The Amerindians and Their Transformations
Until the mid 1970s, it was believed that the disappearance of indigenous peoples was inevitable. Whole peoples from all corners of South America were seen as fossil records of cultures fated to inexorably disappear. That is, Indian was a “thing of the past”. Terms such as cultural change, acculturated, miscigenados, caboclos, mestizos were commonly used in the anthropological literature and common sense to express a process of disappearance of the cultures. Were the amerindians in danger of extinction? Would they be swallowed by history?
This “sentimental pessimism” that permeates the idea of cultural loss is, according to the eminent anthropologist Marshal Sahlins, part of the way Western thought deals with culture and history. History seen as a timeline and culture as a collection of traits and characteristics of a people, would separate the peoples between those with history and those without history, a distinction between the modern and the traditional. Tradition would therefore be seen, as static, a prison to the past, and the “other”, the native, as representative of this primeval phase of humanity, as opposed to us supposedly modern and civilized.
It is in this sense that the idea of “true Indian” or the “real Indian” is invented, those who still live immersed in nature and would be guardians of ancestral and singular knowledge, in spite of those who underwent more acute transformations in the face of contact. An invention of our ethnocentrism and our evolutionary thinking that express little about how the various indigenous societies live and conceive the world and humanity.
I remember a course I gave recently to natural scientists involved in environmental projects, where I had great difficulty arguing that the idea of “cultural loss”, for them represented in the image of acculturated Indians wearing clothes, using money and cell phones, no longer made sense in anthropological terms. Firstly, I argued that we could think of culture in the plural and not as a thing (objects and static behaviours), but as a process, as different ways of inhabiting the world where lives entangle in a regime of interculturality. In other words, every way of inhabiting the world is historical and transforms itself along the time.

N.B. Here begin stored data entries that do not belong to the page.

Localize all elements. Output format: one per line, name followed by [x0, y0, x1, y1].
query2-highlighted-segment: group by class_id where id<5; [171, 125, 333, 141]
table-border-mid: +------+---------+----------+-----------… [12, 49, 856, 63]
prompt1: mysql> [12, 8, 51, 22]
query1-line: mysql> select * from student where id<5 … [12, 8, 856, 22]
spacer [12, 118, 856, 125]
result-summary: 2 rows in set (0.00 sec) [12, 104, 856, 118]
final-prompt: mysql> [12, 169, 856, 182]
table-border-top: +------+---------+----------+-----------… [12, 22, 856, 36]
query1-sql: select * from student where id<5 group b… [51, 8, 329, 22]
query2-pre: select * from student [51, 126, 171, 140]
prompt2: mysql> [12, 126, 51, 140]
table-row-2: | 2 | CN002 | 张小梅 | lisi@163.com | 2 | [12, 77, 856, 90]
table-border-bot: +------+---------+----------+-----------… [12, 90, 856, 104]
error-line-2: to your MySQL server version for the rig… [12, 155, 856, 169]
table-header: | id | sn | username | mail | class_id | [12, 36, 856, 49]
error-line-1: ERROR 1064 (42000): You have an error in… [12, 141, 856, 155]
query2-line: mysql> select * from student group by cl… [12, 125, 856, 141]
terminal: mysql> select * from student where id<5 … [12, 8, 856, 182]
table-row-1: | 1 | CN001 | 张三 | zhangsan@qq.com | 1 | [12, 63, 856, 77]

The case of identity formation of the Suya Indians, studied by Anthony Seegers is exemplary. Seegers pointed to another way of understanding the processes of constitution of ethnic identities. For him the process of cultural differentiation of the Suya was marked by the adoption of cultural “traces” of the indigenous people from Xingu and white people, describing punctually a process of “mixing”, that did not resemble the idea of acculturation. The anthropologist Dominique Gallois, in dealing with this theme with the Wajãpi, reacts to the idea of disappearance of cultures and tries to understand the construction of the differences from the native models of humanity and culture. She points out that the Wajãpi control their transformation in contexts of networks. The interculturality is, therefore, a condition of the existence of indigenous societies.
Secondly, I argued, what has actually happened is just the opposite: we are facing a vigorous “Amerindian renaissance”: they have not disappeared. Without denying the notorious genocide and ethnocide that has afflicted indigenous peoples since colonial times, the cultures are there, alive, active, resilient, inventive and proliferating in diverse ways, reinventing their past and subverting the exoticism.
According to the IWGIA organization, there are at least 5 thousand indigenous peoples in the world today, totalling more than 370 million of persons. In Brazil, since the 1980s, there has been a demographic resumption by the majority of the indigenous peoples with vigorous population growth, although specific groups have declined demographically and some are even threatened with extinction, such as the Indians in voluntary isolation. Today there is an immense sociodiversity in Brazil, with 254 indigenous peoples, speakers of more than 150 different languages, being 896,917 individuals. In the Peruvian Amazon live more than 50, while in the Equadorian there are 12 ethnic groups
It was impressive to see the eyes of my environmentalist collegues shine facing our talk about “culture”: that these myriad of indigenous peoples live and struggle to maintain their traditional territories and ways of “managing the world” in front of oil industries, mining companies and agribusiness. In this way, for example, the indigenous communities of the Negro River in the Brazilian Amazon provide us with complex and innovative traditional knowledge about the diversity of cultivated plants. The Ashaninka from Acre, Brazil, create an amazing school to teach the non-indian to manage the environment. And the Munduruku, of the Tapajós River, has been fighting against hydroelectric projects, affirming their contemporaneity, their sacred places and their way of life. They are three examples of many that we can follow and learn.
In the 21stcentury the vast majority of South Americans populations ignore the immense diversity of indigenous peoples living in the continent. The difficulty of seeing them as subjects of history and part of contemporaneity, or simply as different, blinds us to our own ethnocentric arrogance and prevents us from having more symmetrical and fraternal cultural relations in a truly decolonizing ecology of knowledge. Something we should reflect on.
By Thiago Cardoso
Phd in Anthropology
 On the list of Indigenous peoples in Brazil elaborated by the Socio-Environmental Institute — ISA, seven of them have populations between 5 and 40 individuals.